EXERCISE AIM ::
Run through the records and, wherever a line holds the word "Lift", return that line.

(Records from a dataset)
*****
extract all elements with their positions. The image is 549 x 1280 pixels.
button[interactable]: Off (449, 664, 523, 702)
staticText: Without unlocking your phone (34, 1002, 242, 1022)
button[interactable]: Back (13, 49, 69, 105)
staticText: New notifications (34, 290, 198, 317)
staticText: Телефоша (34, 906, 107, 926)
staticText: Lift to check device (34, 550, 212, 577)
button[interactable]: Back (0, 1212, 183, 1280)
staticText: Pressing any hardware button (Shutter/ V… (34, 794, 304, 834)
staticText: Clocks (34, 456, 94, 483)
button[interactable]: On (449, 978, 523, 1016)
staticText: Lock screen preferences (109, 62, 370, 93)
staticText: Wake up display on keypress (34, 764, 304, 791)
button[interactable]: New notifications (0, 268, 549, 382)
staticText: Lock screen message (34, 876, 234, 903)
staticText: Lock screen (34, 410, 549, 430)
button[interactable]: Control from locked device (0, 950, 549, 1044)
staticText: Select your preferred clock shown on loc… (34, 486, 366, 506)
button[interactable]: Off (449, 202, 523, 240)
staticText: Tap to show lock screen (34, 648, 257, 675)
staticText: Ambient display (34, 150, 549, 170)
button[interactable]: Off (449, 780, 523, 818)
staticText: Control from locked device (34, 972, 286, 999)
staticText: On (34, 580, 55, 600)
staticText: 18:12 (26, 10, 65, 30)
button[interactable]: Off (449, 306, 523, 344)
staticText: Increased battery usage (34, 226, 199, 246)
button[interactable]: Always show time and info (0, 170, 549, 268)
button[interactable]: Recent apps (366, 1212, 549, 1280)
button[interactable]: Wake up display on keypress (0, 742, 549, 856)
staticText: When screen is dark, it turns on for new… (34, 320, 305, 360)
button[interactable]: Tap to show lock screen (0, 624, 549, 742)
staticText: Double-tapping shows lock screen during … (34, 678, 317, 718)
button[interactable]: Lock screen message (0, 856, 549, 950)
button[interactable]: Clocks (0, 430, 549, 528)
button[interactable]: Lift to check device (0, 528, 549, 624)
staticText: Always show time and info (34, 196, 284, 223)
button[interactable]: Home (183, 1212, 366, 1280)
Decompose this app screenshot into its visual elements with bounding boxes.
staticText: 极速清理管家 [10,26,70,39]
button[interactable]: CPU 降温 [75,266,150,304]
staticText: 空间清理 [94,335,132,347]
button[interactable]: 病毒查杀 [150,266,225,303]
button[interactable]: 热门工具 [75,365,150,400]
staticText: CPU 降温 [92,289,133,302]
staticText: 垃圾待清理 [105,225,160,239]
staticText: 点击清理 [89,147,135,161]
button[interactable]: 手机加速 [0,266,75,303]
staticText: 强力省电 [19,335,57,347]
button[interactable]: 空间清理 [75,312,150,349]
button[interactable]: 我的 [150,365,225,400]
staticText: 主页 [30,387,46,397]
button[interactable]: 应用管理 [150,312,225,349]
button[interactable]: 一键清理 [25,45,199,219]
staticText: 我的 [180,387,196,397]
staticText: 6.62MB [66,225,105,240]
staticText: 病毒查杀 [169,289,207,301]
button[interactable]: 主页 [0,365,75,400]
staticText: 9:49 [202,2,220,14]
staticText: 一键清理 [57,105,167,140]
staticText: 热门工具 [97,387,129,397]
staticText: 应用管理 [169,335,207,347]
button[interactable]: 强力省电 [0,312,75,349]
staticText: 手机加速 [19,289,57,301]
*****
RESULT FOR THIS TASK ::
staticText: Lift to check device (34, 550, 212, 577)
button[interactable]: Lift to check device (0, 528, 549, 624)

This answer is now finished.